Loving and hating your corporate servitude
First of all, there is no "changing it from the inside". It just doesn't exist. Whatever corporation or scummy organization you can think of, if it's large or successful or both it got that way for a reason. And that reason is not "openness to radical change". It's certainly not "openness to radical change by someone 8 tiers lower on the totem pole than the CEO". Even if such a thing were possible, in the amount of time and effort it would take you to properly infilitrate this (hypoethical I swear!) corporation, you would be forever changed by it. Scarred. Re-educated. When the moment came to finally pull the "stop doing evil" lever, you wouldn't be able to do it. You would be assimilated.
You're also not enacting much effective change if you're working a job where you can't afford your rent. For all their mealy-mouthed apologies for their massive fuck ups; all their coercion towards corporate groupthink; all their fundamental disservice to the world and even their own customers; all their ultimate submission to whatever they think their shareholders want, they still pay pretty damn well.
Your aspirational and idealistic 17 year old self would say to you now, "Fuck you. Fuck those corporate overlords. Just fucking walk." And theoretically you could. There are places you could live and jobs you could have that aren't in direct service of a coming privacy-drained Big Tech distopia. Radical change starts with the self, after all. What better way to stick it to them and simultaneously eliminate the constant cognitive dissonance of being a corporate lackey than to set out in a scary new direction?
Why not today? Why not now? Why not?
Because it's scary. Fear is a powerful motivator of human behavior, and it's very much on your mind here.

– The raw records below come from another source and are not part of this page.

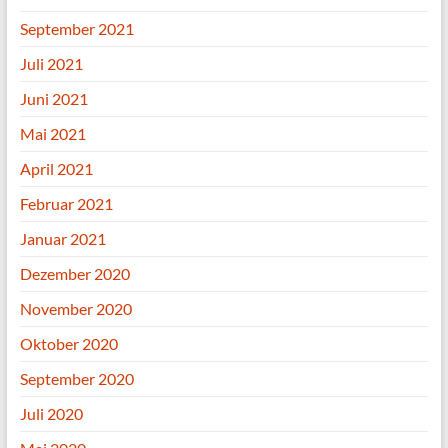
September 2021
Juli 2021
Juni 2021
Mai 2021
April 2021
Februar 2021
Januar 2021
Dezember 2020
November 2020
Oktober 2020
September 2020
Juli 2020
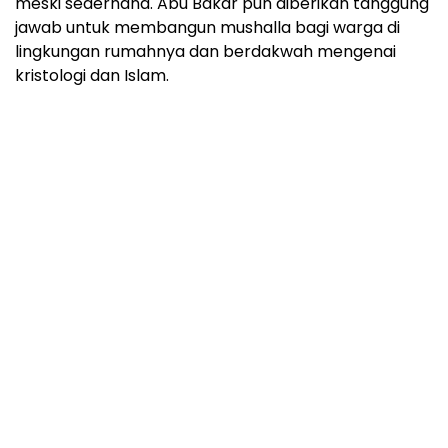
meski sederhana. Abu Bakar pun diberikan tanggung
jawab untuk membangun mushalla bagi warga di
lingkungan rumahnya dan berdakwah mengenai
kristologi dan Islam.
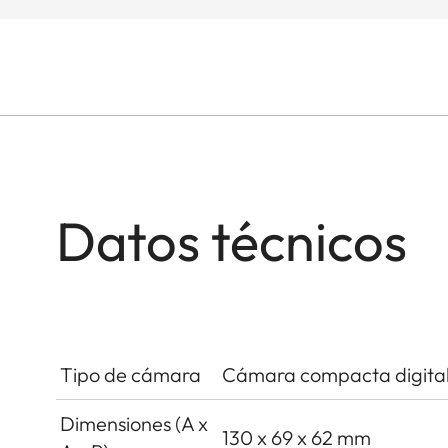
Datos técnicos
Tipo de cámara
Cámara compacta digita
Dimensiones (A x
130 x 69 x 62 mm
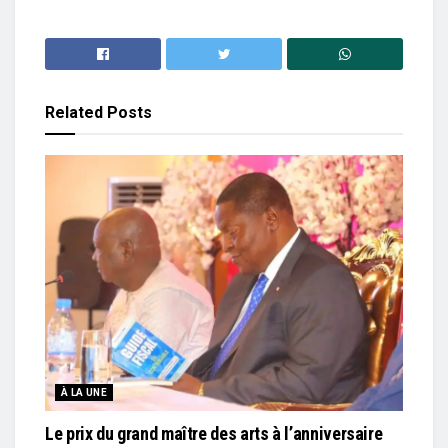
Related
Posts
À LA UNE
Le prix du grand maître des arts à l’anniversaire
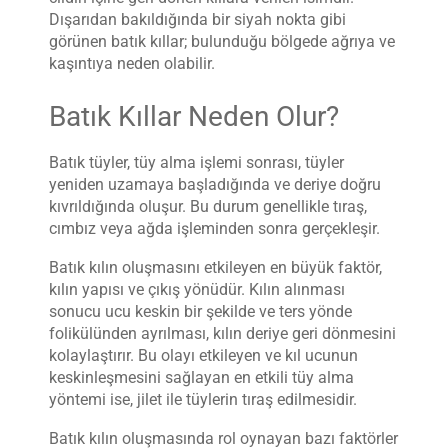
Dışarıdan bakıldığında bir siyah nokta gibi
görünen batık kıllar; bulunduğu bölgede ağrıya ve
kaşıntıya neden olabilir.
Batık Kıllar Neden Olur?
Batık tüyler, tüy alma işlemi sonrası, tüyler
yeniden uzamaya başladığında ve deriye doğru
kıvrıldığında oluşur. Bu durum genellikle tıraş,
cımbız veya ağda işleminden sonra gerçekleşir.
Batık kılın oluşmasını etkileyen en büyük faktör,
kılın yapısı ve çıkış yönüdür. Kılın alınması
sonucu ucu keskin bir şekilde ve ters yönde
folikülünden ayrılması, kılın deriye geri dönmesini
kolaylaştırır. Bu olayı etkileyen ve kıl ucunun
keskinleşmesini sağlayan en etkili tüy alma
yöntemi ise, jilet ile tüylerin tıraş edilmesidir.
Batık kılın oluşmasında rol oynayan bazı faktörler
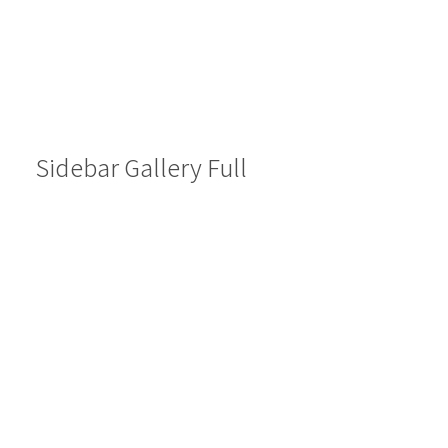
Sidebar Gallery Full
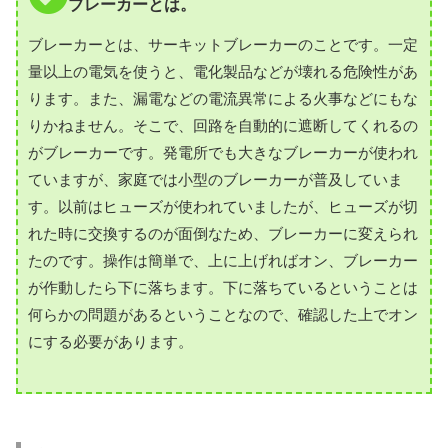
ブレーカーとは。
ブレーカーとは、サーキットブレーカーのことです。一定
量以上の電気を使うと、電化製品などが壊れる危険性があ
ります。また、漏電などの電流異常による火事などにもな
りかねません。そこで、回路を自動的に遮断してくれるの
がブレーカーです。発電所でも大きなブレーカーが使われ
ていますが、家庭では小型のブレーカーが普及していま
す。以前はヒューズが使われていましたが、ヒューズが切
れた時に交換するのが面倒なため、ブレーカーに変えられ
たのです。操作は簡単で、上に上げればオン、ブレーカー
が作動したら下に落ちます。下に落ちているということは
何らかの問題があるということなので、確認した上でオン
にする必要があります。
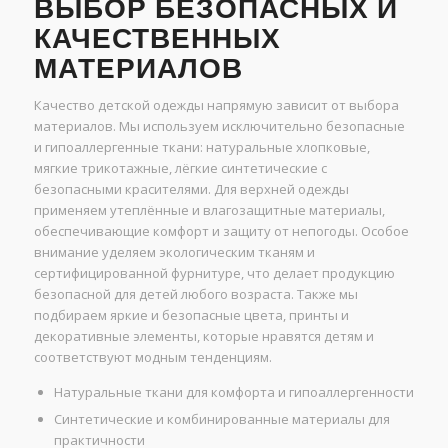
ВЫБОР БЕЗОПАСНЫХ И
КАЧЕСТВЕННЫХ
МАТЕРИАЛОВ
Качество детской одежды напрямую зависит от выбора
материалов. Мы используем исключительно безопасные
и гипоаллергенные ткани: натуральные хлопковые,
мягкие трикотажные, лёгкие синтетические с
безопасными красителями. Для верхней одежды
применяем утеплённые и влагозащитные материалы,
обеспечивающие комфорт и защиту от непогоды. Особое
внимание уделяем экологическим тканям и
сертифицированной фурнитуре, что делает продукцию
безопасной для детей любого возраста. Также мы
подбираем яркие и безопасные цвета, принты и
декоративные элементы, которые нравятся детям и
соответствуют модным тенденциям.
Натуральные ткани для комфорта и гипоаллергенности
Синтетические и комбинированные материалы для
практичности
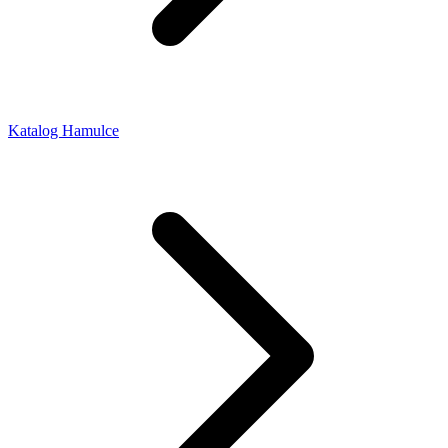
Katalog Hamulce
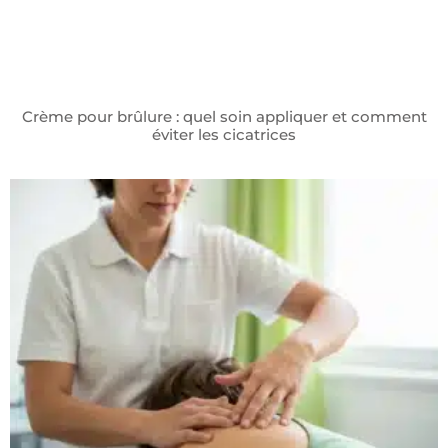
Crème pour brûlure : quel soin appliquer et comment
éviter les cicatrices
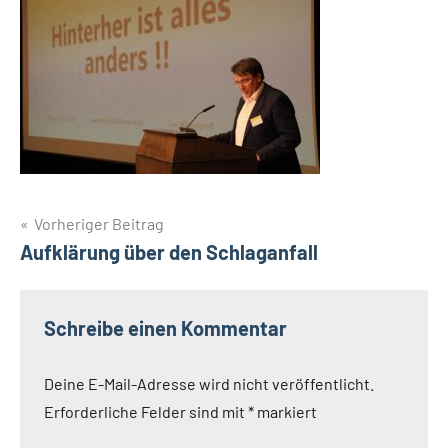
Beitragsnavigation
Vorheriger Beitrag
Aufklärung über den Schlaganfall
Schreibe einen Kommentar
Deine E-Mail-Adresse wird nicht veröffentlicht.
Erforderliche Felder sind mit
*
markiert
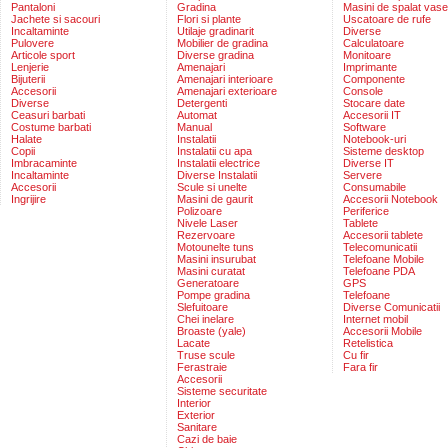
Pantaloni
Gradina
Masini de spalat vase
Jachete si sacouri
Flori si plante
Uscatoare de rufe
Incaltaminte
Utilaje gradinarit
Diverse
Pulovere
Mobilier de gradina
Calculatoare
Articole sport
Diverse gradina
Monitoare
Lenjerie
Amenajari
Imprimante
Bijuterii
Amenajari interioare
Componente
Accesorii
Amenajari exterioare
Console
Diverse
Detergenti
Stocare date
Ceasuri barbati
Automat
Accesorii IT
Costume barbati
Manual
Software
Halate
Instalatii
Notebook-uri
Copii
Instalatii cu apa
Sisteme desktop
Imbracaminte
Instalatii electrice
Diverse IT
Incaltaminte
Diverse Instalatii
Servere
Accesorii
Scule si unelte
Consumabile
Ingrijire
Masini de gaurit
Accesorii Notebook
Polizoare
Periferice
Nivele Laser
Tablete
Rezervoare
Accesorii tablete
Motounelte tuns
Telecomunicatii
Masini insurubat
Telefoane Mobile
Masini curatat
Telefoane PDA
Generatoare
GPS
Pompe gradina
Telefoane
Slefuitoare
Diverse Comunicatii
Chei inelare
Internet mobil
Broaste (yale)
Accesorii Mobile
Lacate
Retelistica
Truse scule
Cu fir
Ferastraie
Fara fir
Accesorii
Sisteme securitate
Interior
Exterior
Sanitare
Cazi de baie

What if I can't find a new job? What if I end up in just a different evil job? What if I can't pay my family's medical bills? Do I really want to trade comfort and some cognitive dissonance for discomfort and uncertainty?
The uncertainty is the real killer. The real doubt isn't whether it's possible, it's whether it would even be worth it. At the end of the day, after you've told your boss to stick his quarterly goals up his ass, the Evil Company is still there, still doing what they've always done. Your brand new shiny "clear conscious", which you put everything on the line for, may not even be as great as it seemed when you resigned for moral reasons. Would any of it really be worth it?
Bravery isn't the quality of not being afraid. It's the quality of being afraid, but acting anyway. And if cowardice is the opposite of bravery, than you are a coward. But cowardice is comfortable and cowardice pays the bills. Sometimes it's easier to accept yourself as a coward than to enact bravery in the face of an uncertain future.